Michael Dowling, professor of finance at the University of Dublin and co-author of the paper AI and Machine Learning for Risk Management, notes that historical market data is a limited dataset on which to base risk projections. The result can be overfitting, or a situation where modeling errors occur. “Synthetic data can provide financial risk managers with new time series data to double check their market risk models,” he says.

He says synthetic data will boost the quantity of data available for operational risk models, credit card fraud models and “any low-frequency event that can be catastrophic.”

Account for Outliers

Sebastian Weyer, co-founder and managing director of Statice, advises risk managers to keep in mind that “synthetic data can be used for any type of business analysis problem,” and particularly when training data-hungry, machine learning models.

Yet, Accenture's Klein points out, because synthetic data can only mimic real world data, it may not cover all outliers, and that “could be exposing your organization to risk beyond what is acceptable. So it is important to understand the quality of your data source and to question if the quality is highly correlated or not.”

Dowling at the University of Dublin says users should question whether their synthetic data is retaining biases that may exist in the natural data. “Is it allowing discrimination based on gender or ethnicity?,” he asks, noting that the Apple credit card that was introduced with Goldman Sachs in 2019 encountered gender bias complaints. Users of synthetic data, Dowling says, need to be aware of such hazards and adjust models accordingly.

Kolm at NYU warns that with the greater availability of data, financial and market prediction models, in particular, can become more sophisticated and complex, and thus more difficult and costly to employ.

“Such models are extremely data hungry,” he says. “They require far more data to be trained on, and far more computer power,” and so it is possible that with broader use of the new synthetic data, large financial firms that have access to extensive or supercomputing power may gain significant advantages over other market players.

Aaron Brown Headshot
Aaron Brown: Improved predictive modeling is half the battle.

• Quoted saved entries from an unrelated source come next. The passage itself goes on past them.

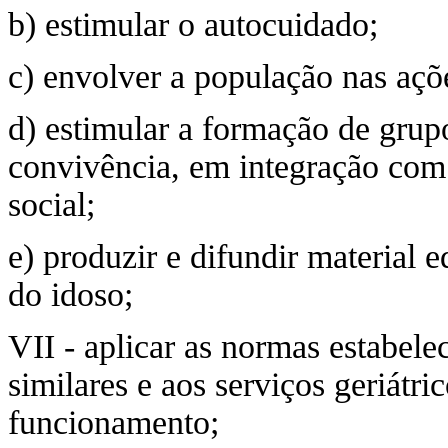
b) estimular o autocuidado;
c) envolver a população nas aç
d) estimular a formação de grup
convivência, em integração com
social;
e) produzir e difundir material 
do idoso;
VII - aplicar as normas estabelec
similares e aos serviços geriátri
funcionamento;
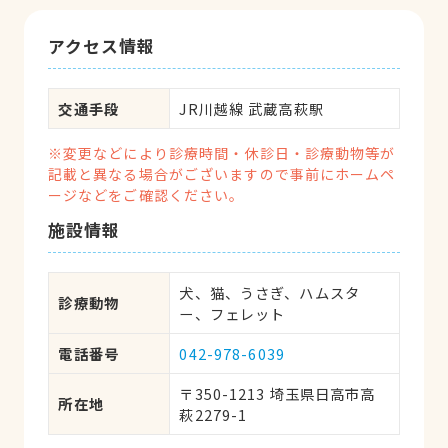
アクセス情報
交通手段
JR川越線 武蔵高萩駅
※変更などにより診療時間・休診日・診療動物等が
記載と異なる場合がございますので事前にホームペ
ージなどをご確認ください。
施設情報
犬、猫、うさぎ、ハムスタ
診療動物
ー、フェレット
電話番号
042-978-6039
〒350-1213 埼玉県日高市高
所在地
萩2279-1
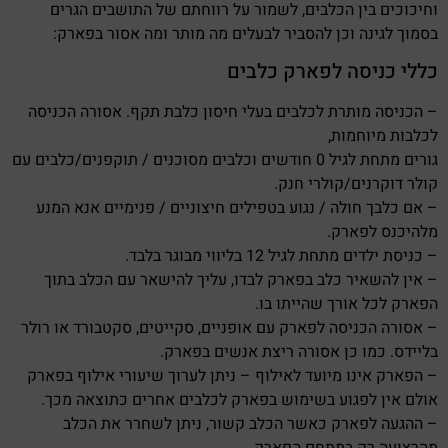
וחיכוכים בין הכלבים, לשמור על רווחתם של התושבים הגרים
בסמוך לגינה וכן להסביר לבעלים מה מותר ומה אסור בפארק:
כללי כניסה לפארק כלבים
– הכניסה מותרת לכלבים בעלי חיסון כלבת תקף. אסורה הכניסה
לכלבות מיוחמות,
גורים מתחת לגיל 0 חודשים וכלבים מסוכנים / תוקפנים/כלבים עם
קולר דוקרנים/קולרי חנק.
– אם כלבך חולה / נגוע בטפילים חיצוניים / פנימיים אנא המנע
מלהיכנס לפארק.
– כניסת ילדים מתחת לגיל 12 בליווי מבוגר בלבד.
– אין להשאיר כלב בפארק לבדו, עליך להישאר עם הכלב בתוך
הפארק לכל אורך שהייתו בו.
– אסורה הכניסה לפארק עם אופניים, סקייטים, סקטבורד או רולר
בליידס. כמו כן אסורה ריצת אנשים בפארק.
– הפארק אינו מיועד לאילוף – ניתן לערוך שיעורי אילוף בפארק
אולם אין לפגוע בשימוש בפארק לכלבים אחרים כתוצאה מכך.
– ההגעה לפארק כאשר הכלב קשור, ניתן לשחרר את הכלב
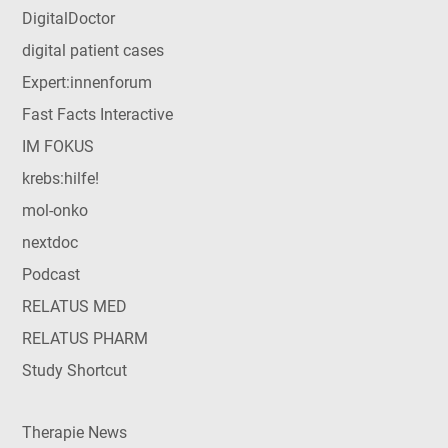
DigitalDoctor
digital patient cases
Expert:innenforum
Fast Facts Interactive
IM FOKUS
krebs:hilfe!
mol-onko
nextdoc
Podcast
RELATUS MED
RELATUS PHARM
Study Shortcut
Therapie News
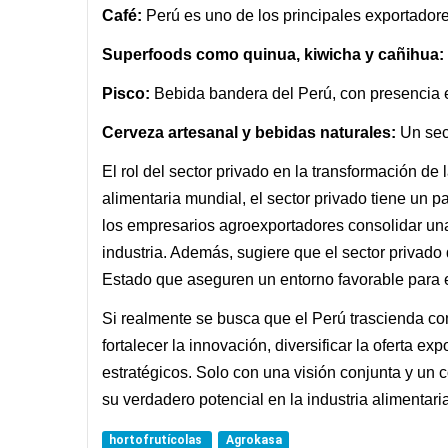
Café:
Perú es uno de los principales exportador
Superfoods como quinua, kiwicha y cañihua:
Pisco:
Bebida bandera del Perú, con presencia 
Cerveza artesanal y bebidas naturales:
Un sect
El rol del sector privado en la transformación de 
alimentaria mundial, el sector privado tiene un p
los empresarios agroexportadores consolidar una 
industria. Además, sugiere que el sector privado 
Estado que aseguren un entorno favorable para el
Si realmente se busca que el Perú trascienda co
fortalecer la innovación, diversificar la oferta e
estratégicos. Solo con una visión conjunta y un c
su verdadero potencial en la industria alimentari
hortofrutícolas
Agrokasa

Risk expert Brown sees both positives and negatives: “It will improve the quality and precision of models,” he says, though getting better predictions is half the battle. The rest involves risk managers persuading others to employ the new tools, derived from “a black box built by a long-haired guy,” along with a recognition that no matter how great machine learning is, there will always be unknowns stemming from tail events.

“Big data and machine learning might have gotten us down from 99.01% unknowns to 99% unknowns, Brown says. “While that does make a difference at the margins, it does not eliminate crises or make them fun. It's like getting five minutes more advance warning of a tornado, which helps some people get out of harm's way, but it doesn't stop the tornado from doing a lot of damage.”

The bottom line in Brown's thinking: “We need a new generation of risk managers who understand how to use synthetic data and machine learning models, but who also have the credibility to change human behavior” and help people put the models' findings to constructive use.


Katherine Heires is a freelance business journalist and founder of MediaKat llc.